Provided records
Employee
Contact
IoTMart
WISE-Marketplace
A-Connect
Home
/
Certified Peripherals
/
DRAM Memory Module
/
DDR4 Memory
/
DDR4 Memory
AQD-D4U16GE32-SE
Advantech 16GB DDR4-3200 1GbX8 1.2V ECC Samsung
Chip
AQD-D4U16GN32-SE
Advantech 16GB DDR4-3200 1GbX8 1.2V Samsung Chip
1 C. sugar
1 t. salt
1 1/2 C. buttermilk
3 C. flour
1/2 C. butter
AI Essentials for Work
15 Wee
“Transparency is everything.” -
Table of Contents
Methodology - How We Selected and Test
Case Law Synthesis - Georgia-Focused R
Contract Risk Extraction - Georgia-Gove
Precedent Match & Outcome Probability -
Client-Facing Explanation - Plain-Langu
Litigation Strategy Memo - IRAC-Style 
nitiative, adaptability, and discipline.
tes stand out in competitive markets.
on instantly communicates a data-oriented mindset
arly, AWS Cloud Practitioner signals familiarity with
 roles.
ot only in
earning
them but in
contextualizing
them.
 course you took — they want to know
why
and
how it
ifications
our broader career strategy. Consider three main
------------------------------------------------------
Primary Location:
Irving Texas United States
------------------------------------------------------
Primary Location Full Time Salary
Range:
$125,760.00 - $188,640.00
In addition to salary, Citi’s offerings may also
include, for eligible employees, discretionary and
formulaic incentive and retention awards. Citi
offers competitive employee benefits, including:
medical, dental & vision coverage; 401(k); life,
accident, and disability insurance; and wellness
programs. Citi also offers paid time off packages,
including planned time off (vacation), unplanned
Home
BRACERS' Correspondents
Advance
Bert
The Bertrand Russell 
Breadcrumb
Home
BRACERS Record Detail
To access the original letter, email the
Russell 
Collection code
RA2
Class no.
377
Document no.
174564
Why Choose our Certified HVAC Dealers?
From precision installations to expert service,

Directions
From the lines above, copy those that contain the word "also".

Task output
In addition to salary, Citi’s offerings may also
programs. Citi also offers paid time off packages,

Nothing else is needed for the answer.